Anyway, as much as I have been thinking, I have also been writing bits and pieces of this post for days. In different coffeehouses, park benches, airports and living rooms.  Wrote drafts and parts in a new Moleskine notebook I bought to serve as my writing journal for the coming year.  I really wanted to pay attention. Choose the right words.  And not share them until they were ready. Until my heart was ready.  Until I had my word for 2014.  Until I knew exactly what I thought of the year that came and went. I didn’t want to feel lost again when the new year arrived.   I watched the days of winter break pass me by as I read and rested, hung out with my family, and observed and took pictures instead of blogged.  Four books, pages and pages of redundant notes and drawings in my new notebook,  a sleepless week, decisions and a brain crammed with emotional stuff later, what I intended to be my last post of 2013, has turned into my first one for 2014.    I thought I was too late and then way too early, now I know this post arrived just in time. Here goes …

Before I officially welcome 2014, let me say a proper farewell to a year that wiggled its way into my heart.  Thank you, 2013 (and Haikudeck).  Here’s to you and the 13* things that have made you some kind of wonderful

(* implicitly includes God and my immediate family, of course #justsayin).  

Grateful heart

Grateful heart

13 things in 2013

13 things in 2013

It is about the bike

It is about the bike

I started biking to and from work for many reasons.  One was to make sure I was moving more and incorporating some kind of workout into my day without needing to carve extra time or creating more obstacles to not be more active. Another was I needed to change my morning routine. It reminded me too much of a time when I was really happy and because I didn’t have that routine anymore, it made me sad to carry on status quo.  So a girlfriend and I bought ourselves hybrids, practiced and figured out our routes to and from school, lugged a set of clothes, toiletries and groceries the Monday we were ready and started a new habit that we are still committed to today.  Biking has forced me to sleep earlier, travel lighter, eat and feel better, find more quiet time and leave school earlier.  It’s one decision we made in 2013 that has made a huge difference in my health, well-being and peace of mind.

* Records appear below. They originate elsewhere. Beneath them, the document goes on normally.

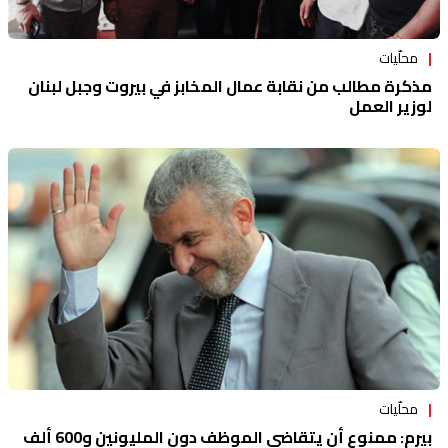
محلّيات
مذكرة مطالب من نقابة عمال المخابز في بيروت وجبل لبنان
لوزير العمل
محلّيات
بيرم: ممنوع أن يتقاضى الموظف دون المليونين و600 ألف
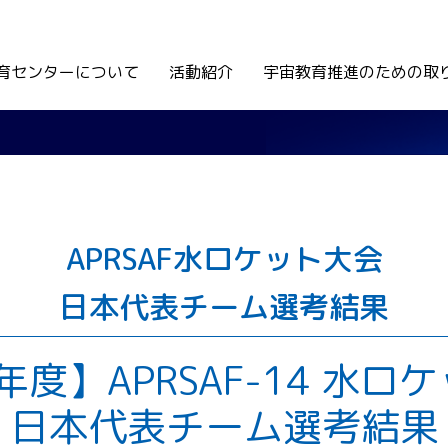
育センターについて
活動紹介
宇宙教育推進のための取
APRSAF水ロケット大会
日本代表チーム選考結果
7年度】APRSAF-14 水ロ
日本代表チーム選考結果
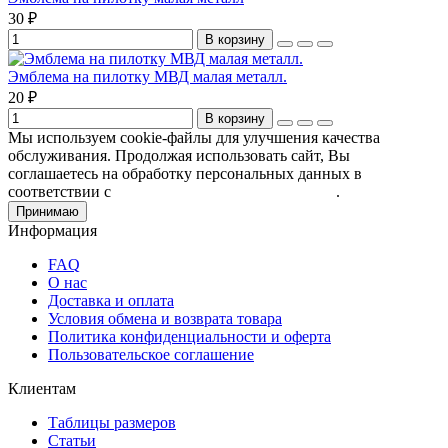
30 ₽
В корзину
Эмблема на пилотку МВД малая металл.
20 ₽
В корзину
Мы используем cookie-файлы для улучшения качества
обслуживания. Продолжая использовать сайт, Вы
соглашаетесь на обработку персональных данных в
соответствии с
Пользовательским соглашением
.
Принимаю
Информация
FAQ
О нас
Доставка и оплата
Условия обмена и возврата товара
Политика конфиденциальности и оферта
Пользовательское соглашение
Клиентам
Таблицы размеров
Статьи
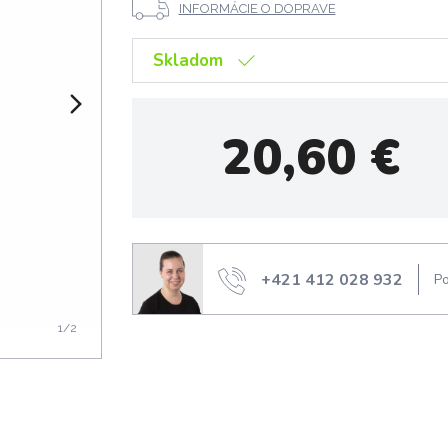
INFORMÁCIE O DOPRAVE
Skladom
20,60
€
+421 412 028 932
Po
1
/2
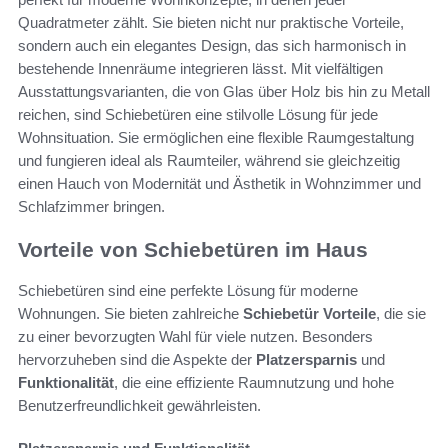
Quadratmeter zählt. Sie bieten nicht nur praktische Vorteile,
sondern auch ein elegantes Design, das sich harmonisch in
bestehende Innenräume integrieren lässt. Mit vielfältigen
Ausstattungsvarianten, die von Glas über Holz bis hin zu Metall
reichen, sind Schiebetüren eine stilvolle Lösung für jede
Wohnsituation. Sie ermöglichen eine flexible Raumgestaltung
und fungieren ideal als Raumteiler, während sie gleichzeitig
einen Hauch von Modernität und Ästhetik in Wohnzimmer und
Schlafzimmer bringen.
Vorteile von Schiebetüren im Haus
Schiebetüren sind eine perfekte Lösung für moderne
Wohnungen. Sie bieten zahlreiche
Schiebetür Vorteile
, die sie
zu einer bevorzugten Wahl für viele nutzen. Besonders
hervorzuheben sind die Aspekte der
Platzersparnis
und
Funktionalität
, die eine effiziente Raumnutzung und hohe
Benutzerfreundlichkeit gewährleisten.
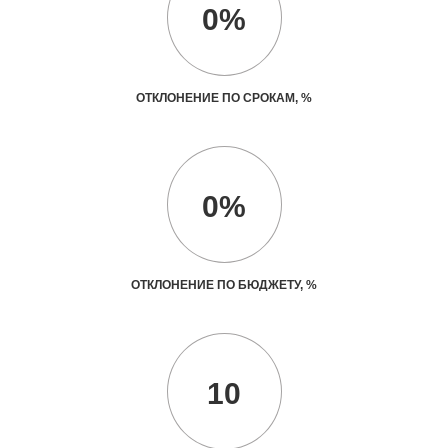
0%
ОТКЛОНЕНИЕ ПО СРОКАМ, %
0%
ОТКЛОНЕНИЕ ПО БЮДЖЕТУ, %
10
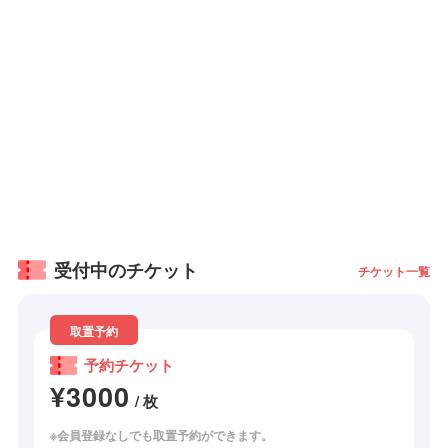
受付中のチケット
チケット一覧
取置予約
予約チケット
¥3000
/ 枚
※会員登録なしでも取置予約ができます。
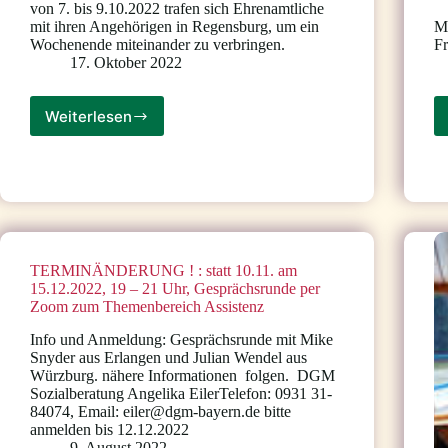
von 7. bis 9.10.2022 trafen sich Ehrenamtliche
mit ihren Angehörigen in Regensburg, um ein
M
Wochenende miteinander zu verbringen.
Fr
17. Oktober 2022
Weiterlesen
Ehrenamtswochenende
in
Regensburg
TERMINÄNDERUNG ! : statt 10.11. am
15.12.2022, 19 – 21 Uhr, Gesprächsrunde per
Zoom zum Themenbereich Assistenz
Info und Anmeldung: Gesprächsrunde mit Mike
Snyder aus Erlangen und Julian Wendel aus
Würzburg. nähere Informationen folgen. DGM
Sozialberatung Angelika EilerTelefon: 0931 31-
84074, Email: eiler@dgm-bayern.de bitte
anmelden bis 12.12.2022
9. August 2022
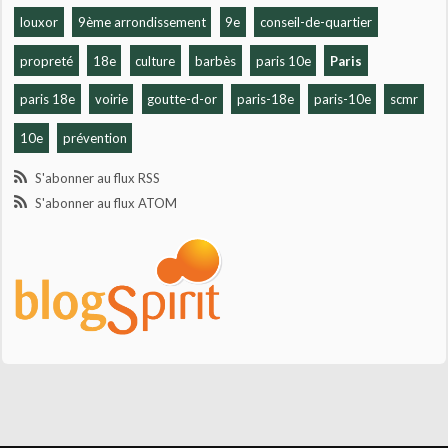
louxor
9ème arrondissement
9e
conseil-de-quartier
propreté
18e
culture
barbès
paris 10e
Paris
paris 18e
voirie
goutte-d-or
paris-18e
paris-10e
scmr
10e
prévention
S'abonner au flux RSS
S'abonner au flux ATOM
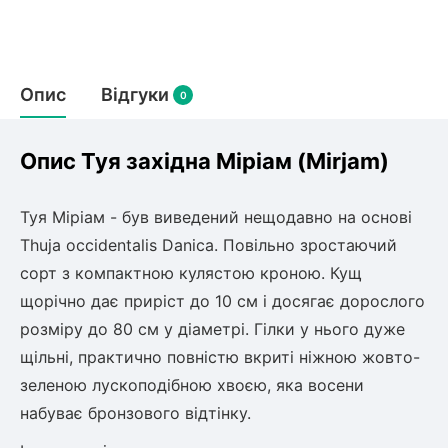
Слива
Смородина
Кріплення агроволокна (агротканини)
Платан
Сітка затіняюча
Тамарикс
Гуаява (гуава)
Персик
Агрус
Садова техніка
Опис
Відгуки
Декоративні кущі
0
Оливкове Дерево
Рубальні машини
Інжирний персик
Пієріс Японський
Виноград
Граблі тракторні
Опис Туя західна Міріам (Mirjam)
Рододендрон
Мирт
Картоплесаджалки
Бересклет
Нектарин
Актинідія
Картоплекопалки
Вейгела
Туя Міріам - був виведений нещодавно на основі
Сажалки для чеснока
Барбарис
Мушмула
Thuja occidentalis Danica. Повільно зростаючий
Роторні косарки
Пухироплідник
Алича
Ірга
сорт з компактною кулястою кроною. Кущ
Навантажувачі
Спірея
щорічно дає приріст до 10 см і досягає дорослого
Азалія
Айва
розміру до 80 см у діаметрі. Гілки у нього дуже
Ківі
Дерен
щільні, практично повністю вкриті ніжною жовто-
Штамбові троянди
зеленою лускоподібною хвоєю, яка восени
Бузок
Хурма
Жасмин (Чубушник)
набуває бронзового відтінку.
Будлея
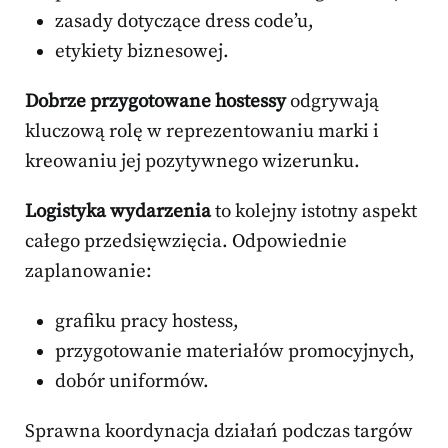
zasady dotyczące dress code’u,
etykiety biznesowej.
Dobrze przygotowane hostessy
odgrywają
kluczową rolę w reprezentowaniu marki i
kreowaniu jej pozytywnego wizerunku.
Logistyka wydarzenia
to kolejny istotny aspekt
całego przedsięwzięcia. Odpowiednie
zaplanowanie:
grafiku pracy hostess,
przygotowanie materiałów promocyjnych,
dobór uniformów.
Sprawna koordynacja działań podczas targów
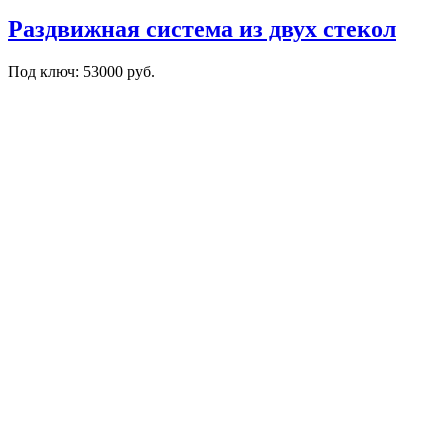
Раздвижная система из двух стекол
Под ключ: 53000 руб.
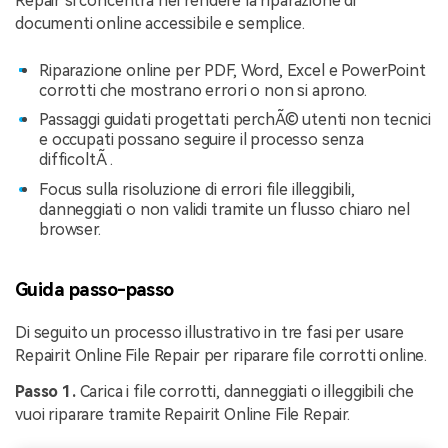
Repair si concentra nel rendere la riparazione di
documenti online accessibile e semplice.
Riparazione online per PDF, Word, Excel e PowerPoint
corrotti che mostrano errori o non si aprono.
Passaggi guidati progettati perchÃ© utenti non tecnici
e occupati possano seguire il processo senza
difficoltÃ .
Focus sulla risoluzione di errori file illeggibili,
danneggiati o non validi tramite un flusso chiaro nel
browser.
Guida passo-passo
Di seguito un processo illustrativo in tre fasi per usare
Repairit Online File Repair per riparare file corrotti online.
Passo 1.
Carica i file corrotti, danneggiati o illeggibili che
vuoi riparare tramite Repairit Online File Repair.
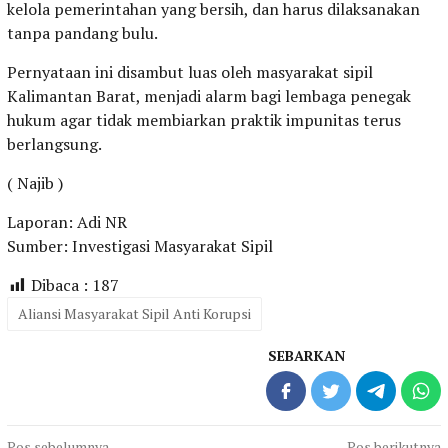
kelola pemerintahan yang bersih, dan harus dilaksanakan
tanpa pandang bulu.
Pernyataan ini disambut luas oleh masyarakat sipil
Kalimantan Barat, menjadi alarm bagi lembaga penegak
hukum agar tidak membiarkan praktik impunitas terus
berlangsung.
( Najib )
Laporan: Adi NR
Sumber: Investigasi Masyarakat Sipil
Dibaca :
187
Aliansi Masyarakat Sipil Anti Korupsi
SEBARKAN
Pos sebelumnya
Pos berikutnya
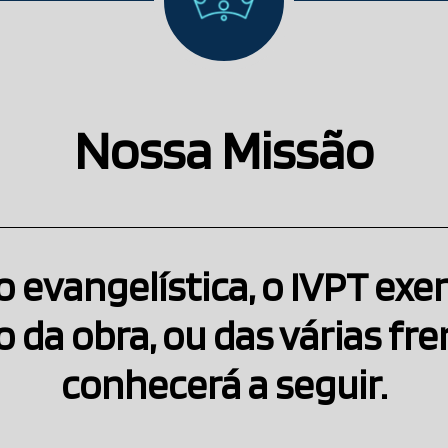
Nossa Missão
 evangelística, o IVPT exer
 da obra, ou das várias fr
conhecerá a seguir.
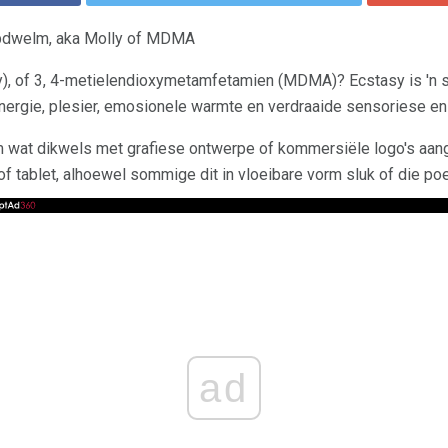
lubdwelm, aka Molly of MDMA
), of 3, 4-metielendioxymetamfetamien (MDMA)? Ecstasy is 'n 
ergie, plesier, emosionele warmte en verdraaide sensoriese en
rm wat dikwels met grafiese ontwerpe of kommersiële logo's a
of tablet, alhoewel sommige dit in vloeibare vorm sluk of die poe
ad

Music mix the bourgeoisie and the rebel

Music mix the bourgeoisie and the rebel

I love music but I am not like a crazy fan of anyone or any genre really. So many of my closest friends, including my brother, are like music aficionados, complete with blog post series on bands, concert tickets,  old CDs or albums and different playlists they searched for and listened to over and over again.  It defines milestones for them, says something about who they are and what they are going/been through and I love that and admire them for it.  But I don’t think I have that gene.  It’s like a relationship I only understand when I think of my love for books or photography or poetry. Or when I think of films and possible songs that will make up a soundtrack filling the air as the establishing shot begins.  Anyway, for many reasons, finding Spotify this year has been life giving. Playing music  all the time has changed my spaces.  My classroom, my home, my commutes and plane rides have all been  different.  I hardly listen to the old tunes in my iTunes library anymore (which I ripped from my brother, pretty much)  and am slowly developing my own muscle for music.  I love having access to different types of sounds and discovering what I actually like, what defines me and the best part, sharing playlists with favorite people.  I am still no music expert on any single band but I do love walking around with my headphones on curating different soundtracks for different scenes that actually happen to sh*t that’s just playing in my head.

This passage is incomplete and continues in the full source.